This will stop the gear from being loose on the shaft and spinning. NOTE, make sure the gear and bb are flat. If not, the concave hole will be off and the shaft will no longer be at 90 degrees to the gear. With the JL/AW gears, use light pressure. To much and you will split the gear, I have done this.

Second, just like the rear holes, drill the arm shaft with the top plate on. This will also create a parallel shaft. Use a .062 drill bit.


Hope this helps.

www.voxxer.com

Voxxer


----------



## slotnewbie69 (Dec 3, 2008)

thanks for all the tips guys.my corvette gs is in need of this,even though the ansens i put on helped alot,it spins out too much with the 14 tooth pinion.


----------



## Bill Hall (Jan 6, 2007)

*One direction!*



slotcarman12078 said:


> 1/16th drill bit. I haven't had much luck shaving sideways with a pin vise Bill. I got careless with the speed up to high. (I have a plug in model dremel, which has like 10 speeds) There is a helpful hint up there too that needs to be repeated. Drill both the top plate and the chassis base together. This will help the holes for the pinion shaft line up better. Oh, and also make sure you drill as close to perpendicular (90 degrees) to the chassis as possible!!
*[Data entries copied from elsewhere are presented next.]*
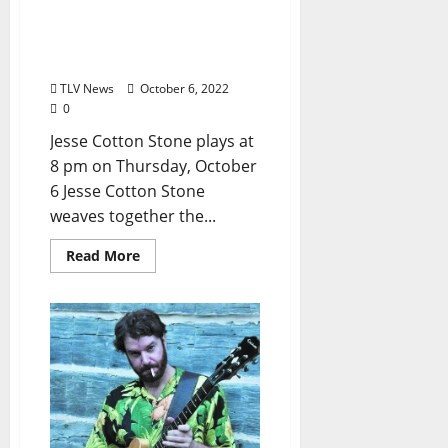
Oxford Blues Festival 2022
Spotlight: Jesse Cotton
Stone
TLV News
October 6, 2022
0
Jesse Cotton Stone plays at
8 pm on Thursday, October
6 Jesse Cotton Stone
weaves together the...
Read More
Just push it straight through as though you were filing or hacksawing. If the bit is in good shape the flutes will take care of it for you. I guess I fergot to tell ya that part ...sorry ...my bad.


----------



## T-Jet Racer (Nov 16, 2006)

Sweet!


----------



## joegri (Feb 13, 2008)

hey gang i started this mod last nite.after putting power to the assembly i found that the driven gear migrates upward lessening contact with the crown gear. my question is . should i fill in the void on the shaft with some type of spacer? to stop the migration?also my gear pressing skills stink they seem to be a bit crookey. is there a process that makes the gears lay perfectly flat and true?think i,ll tear it down and start again.


----------



## slotcarman12078 (Oct 3, 2008)

Check your alignment of the pinion gear to the crown gear. You might need to snug the pinion up a little. Also, you might need to make sure your chassis pinion shaft hole is opened up enough. Tear it apart again, and put the pinion shaft (with the pinion gear on it in the chassis. If it is binding, the hole needs to be opened up a little more. If it's too tight, when the top plate is on, the shaft will walk up and raise the driven gear up with it.


----------



## joegri (Feb 13, 2008)

thanx scm your last sentence makes sence driving up is what i got . let me go play and i,ll postbback findings


----------



## joegri (Feb 13, 2008)

hey slotcarman it,s commin to u if u want it i give uncle!!!!!!!


----------



## joegri (Feb 13, 2008)

just finished my conversion tonite . guess i had to put it down for a week and regroup.i installed a spacer between the 14 tooth drive gear and a brass tubing/ bushing in the chassis. it squared it up nice. now i have a good mesh. also used a plastic ideler gear seems to make it waaay smoother too.but the conversion is 1 to try.i enjoyed it and will try another 1 thanx for the inspireation slotcarman !!!


----------